Restate the lines word for word, from the first line of the records through the line containing "podéis dirigiros a". Leave out the pictures and anything after that line.

◆ **ENTRIES SUPPLIED**
--------------------------------------------------

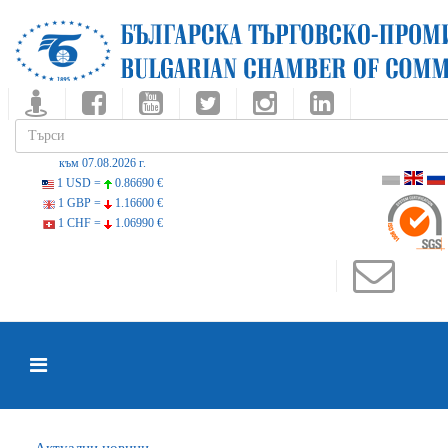
към 07.08.2026 г.
1 USD =
0.86690 €
1 GBP =
1.16600 €
1 CHF =
1.06990 €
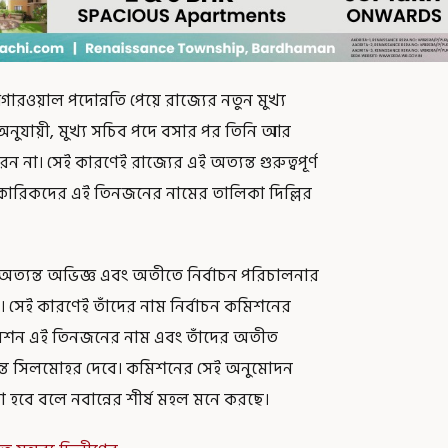
ারওয়াল পদোন্নতি পেয়ে রাজ্যের নতুন মুখ্য
অনুযায়ী, মুখ্য সচিব পদে বসার পর তিনি আর
 না। সেই কারণেই রাজ্যের এই অত্যন্ত গুরুত্বপূর্ণ
ধিকারিকদের এই তিনজনের নামের তালিকা দিল্লির
 অত্যন্ত অভিজ্ঞ এবং অতীতে নির্বাচন পরিচালনার
 সেই কারণেই তাঁদের নাম নির্বাচন কমিশনের
কমিশন এই তিনজনের নাম এবং তাঁদের অতীত
ন্ত সিলমোহর দেবে। কমিশনের সেই অনুমোদন
হবে বলে নবান্নের শীর্ষ মহল মনে করছে।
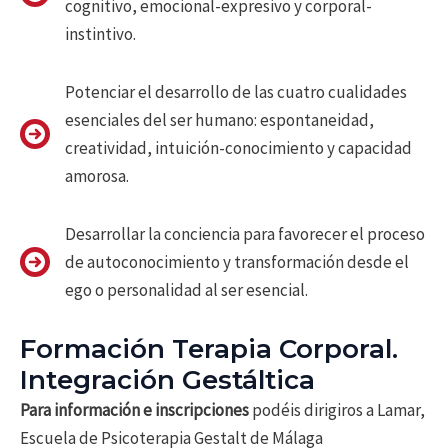
cognitivo, emocional-expresivo y corporal-
instintivo.
Potenciar el desarrollo de las cuatro cualidades
esenciales del ser humano: espontaneidad,
creatividad, intuición-conocimiento y capacidad
amorosa.
Desarrollar la conciencia para favorecer el proceso
de autoconocimiento y transformación desde el
ego o personalidad al ser esencial.
Formación Terapia Corporal.
Integración Gestáltica
Para información e inscripciones
podéis dirigiros a Lamar,
Escuela de Psicoterapia Gestalt de Málaga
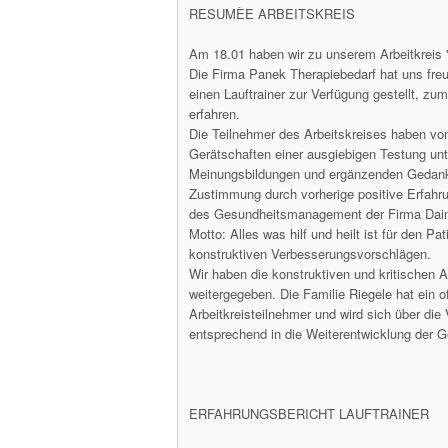
RESUMÈE ARBEITSKREIS
Am 18.01 haben wir zu unserem Arbeitkreis 
Die Firma Panek Therapiebedarf hat uns freu
einen Lauftrainer zur Verfügung gestellt, z
erfahren.
Die Teilnehmer des Arbeitskreises haben v
Gerätschaften einer ausgiebigen Testung un
Meinungsbildungen und ergänzenden Gedanke
Zustimmung durch vorherige positive Erfahru
des Gesundheitsmanagement der Firma Daim
Motto: Alles was hilf und heilt ist für den P
konstruktiven Verbesserungsvorschlägen.
Wir haben die konstruktiven und kritischen
weitergegeben. Die Familie Riegele hat ein o
Arbeitkreisteilnehmer und wird sich über d
entsprechend in die Weiterentwicklung der G
ERFAHRUNGSBERICHT LAUFTRAINER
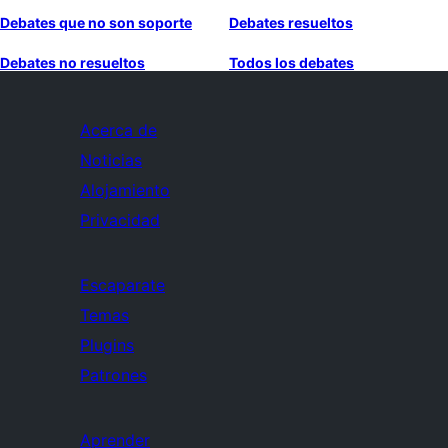
Debates que no son soporte
Debates resueltos
Debates no resueltos
Todos los debates
Acerca de
Noticias
Alojamiento
Privacidad
Escaparate
Temas
Plugins
Patrones
Aprender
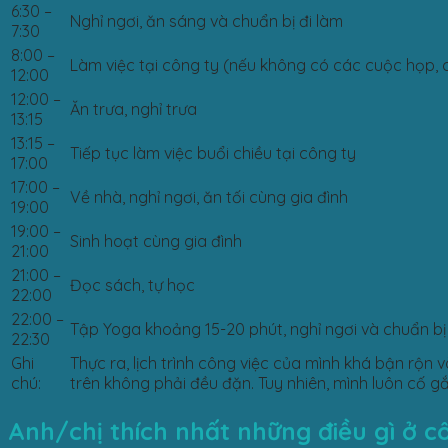
6:30 –
Nghỉ ngơi, ăn sáng và chuẩn bị đi làm
7:30
8:00 –
Làm việc tại công ty (nếu không có các cuộc họp, 
12:00
12:00 –
Ăn trưa, nghỉ trưa
13:15
13:15 –
Tiếp tục làm việc buổi chiều tại công ty
17:00
17:00 –
Về nhà, nghỉ ngơi, ăn tối cùng gia đình
19:00
19:00 –
Sinh hoạt cùng gia đình
21:00
21:00 –
Đọc sách, tự học
22:00
22:00 –
Tập Yoga khoảng 15-20 phút, nghỉ ngơi và chuẩn bị
22:30
Ghi
Thực ra, lịch trình công việc của mình khá bận rộn 
chú:
trên không phải đều đặn. Tuy nhiên, mình luôn cố gắ
Anh/chị thích nhất những điều gì ở c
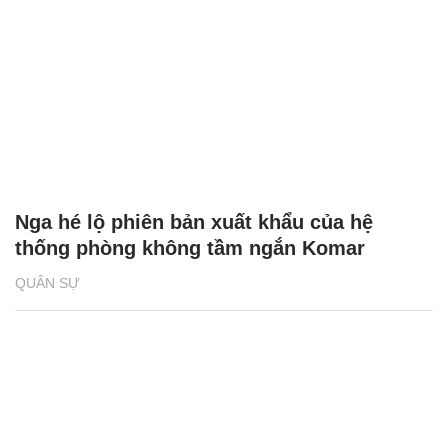
Nga hé lộ phiên bản xuất khẩu của hệ
thống phòng không tầm ngắn Komar
QUÂN SỰ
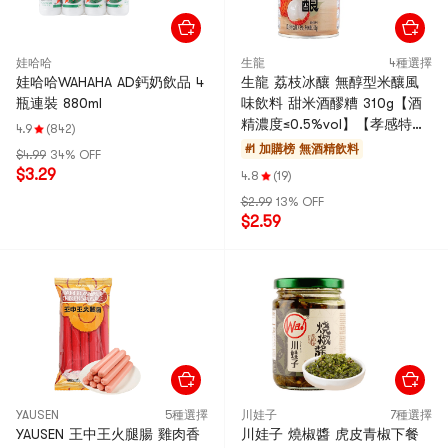
娃哈哈
生龍
4種選擇
娃哈哈WAHAHA AD鈣奶飲品 4
生龍 荔枝冰釀 無醇型米釀風
瓶連裝 880ml
味飲料 甜米酒醪糟 310g【酒
精濃度≤0.5%vol】【孝感特
4.9
(842)
產】【清甜不膩 柔和甘潤】
#1 加購榜
無酒精飲料
$4.99
34% OFF
$3.29
4.8
(19)
$2.99
13% OFF
$2.59
YAUSEN
5種選擇
川娃子
7種選擇
YAUSEN 王中王火腿腸 雞肉香
川娃子 燒椒醬 虎皮青椒下餐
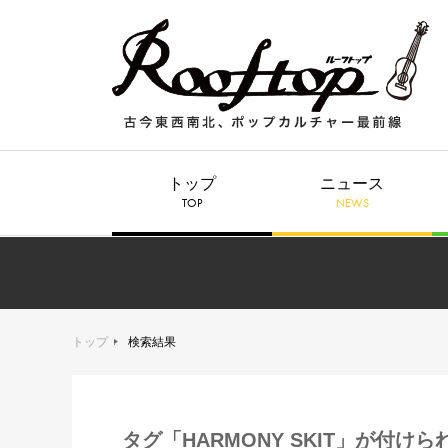
トップ
ニュース
TOP
NEWS
トップ
検索結果
タグ「HARMONY SKIT」が付け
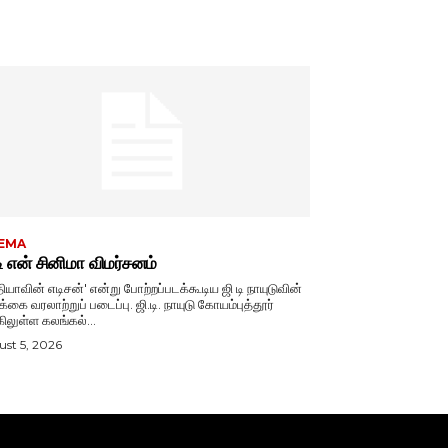
EMA
டி என் சினிமா விமர்சனம்
தியாவின் எடிசன்' என்று போற்றப்படக்கூடிய ஜி டி நாயுடுவின்
 வரலாற்றுப் படைப்பு. ஜி.டி. நாயுடு கோயம்புத்தூர்
ிலுள்ள கலங்கல்...
st 5, 2026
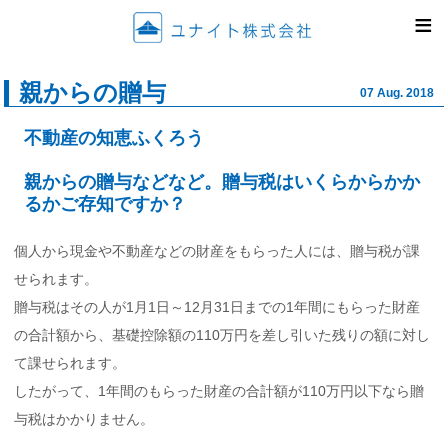
ユナイ
≡
親からの贈与
07 Aug. 2018
不動産の知恵ふくろう
親からの贈与などなど。贈与税はいくらからかか
るかご存知ですか？
個人から現金や不動産などの財産をもらった人には、贈与税が課
せられます。
贈与税はその人が1月1日～12月31日までの1年間にもらった財産
の合計額から、基礎控除額の110万円を差し引いた残りの額に対し
て課せられます。
したがって、1年間のもらった財産の合計額が110万円以下なら贈
与税はかかりません。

--------------------------------------------------

◆ **TASK RESULT**
към 07.08.2026 г.
1 USD =
0.86690 €
1 GBP =
1.16600 €
1 CHF =
1.06990 €
ারওয়াল পদোন্নতি পেয়ে রাজ্যের নতুন মুখ্য
অনুযায়ী, মুখ্য সচিব পদে বসার পর তিনি আর
 না। সেই কারণেই রাজ্যের এই অত্যন্ত গুরুত্বপূর্ণ
ধিকারিকদের এই তিনজনের নামের তালিকা দিল্লির
 অত্যন্ত অভিজ্ঞ এবং অতীতে নির্বাচন পরিচালনার
 সেই কারণেই তাঁদের নাম নির্বাচন কমিশনের
কমিশন এই তিনজনের নাম এবং তাঁদের অতীত
ন্ত সিলমোহর দেবে। কমিশনের সেই অনুমোদন
হবে বলে নবান্নের শীর্ষ মহল মনে করছে।
cognitivo, emocional-expresivo y corporal-
instintivo.
Potenciar el desarrollo de las cuatro cualidades
esenciales del ser humano: espontaneidad,
creatividad, intuición-conocimiento y capacidad
amorosa.
Desarrollar la conciencia para favorecer el proceso
de autoconocimiento y transformación desde el
ego o personalidad al ser esencial.
Formación Terapia Corporal.
Integración Gestáltica
Para información e inscripciones
podéis dirigiros a Lamar,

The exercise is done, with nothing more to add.